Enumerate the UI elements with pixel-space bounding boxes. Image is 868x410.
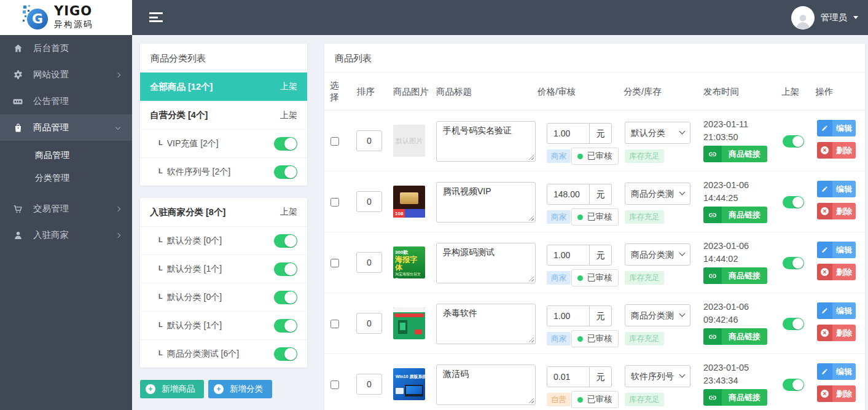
menu-toggle-icon[interactable] [149, 12, 163, 23]
category-select[interactable]: 软件序列号 [625, 365, 690, 387]
product-link-button[interactable]: 商品链接 [703, 389, 767, 406]
column-header: 价格/审核 [538, 73, 576, 111]
sidebar-subitem[interactable]: 商品管理 [0, 144, 132, 167]
add-product-button[interactable]: + 新增商品 [140, 380, 204, 398]
x-circle-icon: × [817, 325, 832, 341]
listed-toggle[interactable] [783, 318, 804, 330]
price-input[interactable] [547, 306, 589, 326]
title-textarea[interactable] [436, 243, 536, 283]
price-input[interactable] [547, 367, 589, 387]
category-row[interactable]: 默认分类 [0个] [140, 283, 307, 311]
listed-toggle[interactable] [783, 379, 804, 391]
product-link-button[interactable]: 商品链接 [703, 267, 767, 284]
category-row[interactable]: 全部商品 [12个] 上架 [140, 73, 307, 101]
table-row: 108 元 商家 已审核 商品分类测 库存充足 2023-01-06 14:44… [324, 171, 865, 232]
stock-badge: 库存充足 [625, 332, 664, 345]
title-textarea[interactable] [436, 121, 536, 162]
category-label: 入驻商家分类 [8个] [150, 207, 225, 218]
caret-down-icon [853, 16, 858, 19]
sidebar-item-announcement[interactable]: 公告管理 [0, 88, 132, 114]
price-field: 元 [547, 184, 612, 205]
category-toggle[interactable] [274, 262, 297, 276]
category-row[interactable]: 默认分类 [0个] [140, 226, 307, 254]
price-input[interactable] [547, 124, 589, 143]
sidebar-item-user[interactable]: 入驻商家 [0, 222, 132, 248]
approved-badge: 已审核 [571, 208, 619, 226]
category-row[interactable]: 默认分类 [1个] [140, 254, 307, 283]
sort-input[interactable] [356, 313, 382, 334]
category-row[interactable]: 入驻商家分类 [8个] 上架 [140, 198, 307, 226]
product-image: 默认图片 [393, 125, 425, 157]
listed-toggle[interactable] [783, 257, 804, 269]
link-icon [703, 389, 722, 406]
product-link-button[interactable]: 商品链接 [703, 328, 767, 345]
row-select-checkbox[interactable] [330, 320, 339, 328]
sort-input[interactable] [356, 191, 382, 212]
brand-subtitle: 异构源码 [54, 19, 93, 30]
edit-button[interactable]: 编辑 [817, 242, 856, 258]
approved-badge: 已审核 [571, 391, 619, 408]
price-input[interactable] [547, 245, 589, 265]
row-select-checkbox[interactable] [330, 198, 339, 207]
price-field: 元 [547, 366, 612, 387]
edit-button[interactable]: 编辑 [817, 302, 856, 319]
product-link-button[interactable]: 商品链接 [703, 207, 767, 223]
category-status: 上架 [280, 110, 297, 121]
approved-badge: 已审核 [571, 330, 619, 347]
sidebar-item-cart[interactable]: 交易管理 [0, 195, 132, 222]
edit-button[interactable]: 编辑 [817, 363, 856, 380]
category-row[interactable]: 自营分类 [4个] 上架 [140, 101, 307, 129]
sidebar-item-gear[interactable]: 网站设置 [0, 61, 132, 88]
category-row[interactable]: 商品分类测试 [6个] [140, 339, 307, 368]
category-toggle[interactable] [274, 347, 297, 361]
title-field-wrap [436, 243, 536, 283]
price-unit: 元 [589, 184, 611, 204]
category-toggle[interactable] [274, 165, 297, 179]
sort-input[interactable] [356, 130, 382, 151]
delete-button[interactable]: × 删除 [817, 385, 856, 402]
row-select-checkbox[interactable] [330, 380, 339, 389]
category-select[interactable]: 商品分类测 [625, 183, 690, 205]
row-select-checkbox[interactable] [330, 137, 339, 146]
column-header: 操作 [815, 73, 833, 111]
product-link-button[interactable]: 商品链接 [703, 146, 767, 162]
category-actions: + 新增商品 + 新增分类 [140, 380, 272, 398]
listed-toggle[interactable] [783, 135, 804, 148]
sort-input[interactable] [356, 252, 382, 273]
column-header: 商品标题 [436, 73, 472, 111]
delete-button[interactable]: × 删除 [817, 142, 856, 159]
home-icon [12, 43, 23, 54]
category-toggle[interactable] [274, 234, 297, 248]
row-select-checkbox[interactable] [330, 259, 339, 267]
add-category-button[interactable]: + 新增分类 [208, 380, 272, 398]
category-row[interactable]: VIP充值 [2个] [140, 129, 307, 157]
title-textarea[interactable] [436, 182, 536, 223]
delete-button[interactable]: × 删除 [817, 203, 856, 219]
edit-button[interactable]: 编辑 [817, 181, 856, 197]
category-select[interactable]: 默认分类 [625, 122, 690, 144]
category-select[interactable]: 商品分类测 [625, 243, 690, 266]
sidebar-item-bag[interactable]: 商品管理 [0, 114, 132, 141]
sidebar-item-home[interactable]: 后台首页 [0, 35, 132, 61]
category-row[interactable]: 软件序列号 [2个] [140, 157, 307, 186]
sort-input[interactable] [356, 374, 382, 395]
edit-button[interactable]: 编辑 [817, 120, 856, 136]
seller-badge: 自营 [547, 393, 571, 406]
sidebar-subitem[interactable]: 分类管理 [0, 167, 132, 189]
category-toggle[interactable] [274, 137, 297, 151]
category-row[interactable]: 默认分类 [1个] [140, 311, 307, 339]
title-textarea[interactable] [436, 365, 536, 405]
price-input[interactable] [547, 184, 589, 204]
category-toggle[interactable] [274, 291, 297, 304]
announcement-icon [12, 96, 23, 107]
bag-icon [12, 122, 23, 133]
delete-button[interactable]: × 删除 [817, 325, 856, 341]
listed-toggle[interactable] [783, 196, 804, 208]
user-menu[interactable]: 管理员 [791, 0, 859, 35]
price-unit: 元 [589, 367, 611, 387]
category-toggle[interactable] [274, 319, 297, 333]
user-name: 管理员 [821, 12, 848, 23]
delete-button[interactable]: × 删除 [817, 264, 856, 280]
category-select[interactable]: 商品分类测 [625, 304, 690, 326]
title-textarea[interactable] [436, 304, 536, 344]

• • • • • • •

▶ TASK INSTRUCTIONS
Apart from the pictures, every line above must be repeated exactly.

▶ ANSWER BOX
Enumerate the UI elements with pixel-space bounding boxes. Image is 868x410.
menu-toggle-icon[interactable] [149, 12, 163, 23]
category-select[interactable]: 软件序列号 [625, 365, 690, 387]
product-link-button[interactable]: 商品链接 [703, 389, 767, 406]
column-header: 价格/审核 [538, 73, 576, 111]
sidebar-subitem[interactable]: 商品管理 [0, 144, 132, 167]
add-product-button[interactable]: + 新增商品 [140, 380, 204, 398]
x-circle-icon: × [817, 325, 832, 341]
listed-toggle[interactable] [783, 318, 804, 330]
price-input[interactable] [547, 306, 589, 326]
title-textarea[interactable] [436, 243, 536, 283]
price-input[interactable] [547, 367, 589, 387]
category-row[interactable]: 默认分类 [0个] [140, 283, 307, 311]
listed-toggle[interactable] [783, 379, 804, 391]
product-link-button[interactable]: 商品链接 [703, 267, 767, 284]
category-row[interactable]: 全部商品 [12个] 上架 [140, 73, 307, 101]
table-row: 108 元 商家 已审核 商品分类测 库存充足 2023-01-06 14:44… [324, 171, 865, 232]
stock-badge: 库存充足 [625, 332, 664, 345]
title-textarea[interactable] [436, 121, 536, 162]
category-label: 入驻商家分类 [8个] [150, 207, 225, 218]
caret-down-icon [853, 16, 858, 19]
sidebar-item-announcement[interactable]: 公告管理 [0, 88, 132, 114]
price-field: 元 [547, 184, 612, 205]
category-toggle[interactable] [274, 262, 297, 276]
category-row[interactable]: 默认分类 [0个] [140, 226, 307, 254]
price-input[interactable] [547, 124, 589, 143]
sidebar-item-user[interactable]: 入驻商家 [0, 222, 132, 248]
approved-badge: 已审核 [571, 208, 619, 226]
category-row[interactable]: 默认分类 [1个] [140, 254, 307, 283]
sort-input[interactable] [356, 313, 382, 334]
category-row[interactable]: 入驻商家分类 [8个] 上架 [140, 198, 307, 226]
product-image: 默认图片 [393, 125, 425, 157]
listed-toggle[interactable] [783, 257, 804, 269]
link-icon [703, 389, 722, 406]
product-link-button[interactable]: 商品链接 [703, 328, 767, 345]
row-select-checkbox[interactable] [330, 320, 339, 328]
sort-input[interactable] [356, 191, 382, 212]
brand-subtitle: 异构源码 [54, 19, 93, 30]
edit-button[interactable]: 编辑 [817, 242, 856, 258]
approved-badge: 已审核 [571, 391, 619, 408]
price-input[interactable] [547, 245, 589, 265]
row-select-checkbox[interactable] [330, 198, 339, 207]
price-field: 元 [547, 366, 612, 387]
edit-button[interactable]: 编辑 [817, 302, 856, 319]
product-link-button[interactable]: 商品链接 [703, 207, 767, 223]
category-status: 上架 [280, 110, 297, 121]
approved-badge: 已审核 [571, 330, 619, 347]
sidebar-item-cart[interactable]: 交易管理 [0, 195, 132, 222]
edit-button[interactable]: 编辑 [817, 363, 856, 380]
category-row[interactable]: 自营分类 [4个] 上架 [140, 101, 307, 129]
sidebar-item-gear[interactable]: 网站设置 [0, 61, 132, 88]
category-row[interactable]: 商品分类测试 [6个] [140, 339, 307, 368]
category-toggle[interactable] [274, 347, 297, 361]
title-field-wrap [436, 243, 536, 283]
price-unit: 元 [589, 184, 611, 204]
category-toggle[interactable] [274, 165, 297, 179]
sort-input[interactable] [356, 130, 382, 151]
delete-button[interactable]: × 删除 [817, 385, 856, 402]
row-select-checkbox[interactable] [330, 380, 339, 389]
category-select[interactable]: 商品分类测 [625, 183, 690, 205]
row-select-checkbox[interactable] [330, 137, 339, 146]
column-header: 操作 [815, 73, 833, 111]
product-link-button[interactable]: 商品链接 [703, 146, 767, 162]
category-actions: + 新增商品 + 新增分类 [140, 380, 272, 398]
listed-toggle[interactable] [783, 135, 804, 148]
sort-input[interactable] [356, 252, 382, 273]
column-header: 商品标题 [436, 73, 472, 111]
delete-button[interactable]: × 删除 [817, 142, 856, 159]
home-icon [12, 43, 23, 54]
category-toggle[interactable] [274, 234, 297, 248]
row-select-checkbox[interactable] [330, 259, 339, 267]
add-category-button[interactable]: + 新增分类 [208, 380, 272, 398]
category-row[interactable]: VIP充值 [2个] [140, 129, 307, 157]
title-textarea[interactable] [436, 182, 536, 223]
delete-button[interactable]: × 删除 [817, 203, 856, 219]
edit-button[interactable]: 编辑 [817, 181, 856, 197]
category-select[interactable]: 默认分类 [625, 122, 690, 144]
category-select[interactable]: 商品分类测 [625, 243, 690, 266]
sidebar-item-bag[interactable]: 商品管理 [0, 114, 132, 141]
sidebar-item-home[interactable]: 后台首页 [0, 35, 132, 61]
category-row[interactable]: 软件序列号 [2个] [140, 157, 307, 186]
sort-input[interactable] [356, 374, 382, 395]
edit-button[interactable]: 编辑 [817, 120, 856, 136]
seller-badge: 自营 [547, 393, 571, 406]
sidebar-subitem[interactable]: 分类管理 [0, 167, 132, 189]
category-toggle[interactable] [274, 137, 297, 151]
category-row[interactable]: 默认分类 [1个] [140, 311, 307, 339]
title-textarea[interactable] [436, 365, 536, 405]
price-input[interactable] [547, 184, 589, 204]
category-toggle[interactable] [274, 291, 297, 304]
announcement-icon [12, 96, 23, 107]
bag-icon [12, 122, 23, 133]
delete-button[interactable]: × 删除 [817, 325, 856, 341]
listed-toggle[interactable] [783, 196, 804, 208]
user-menu[interactable]: 管理员 [791, 0, 859, 35]
price-unit: 元 [589, 367, 611, 387]
category-toggle[interactable] [274, 319, 297, 333]
user-name: 管理员 [821, 12, 848, 23]
delete-button[interactable]: × 删除 [817, 264, 856, 280]
category-select[interactable]: 商品分类测 [625, 304, 690, 326]
title-textarea[interactable] [436, 304, 536, 344]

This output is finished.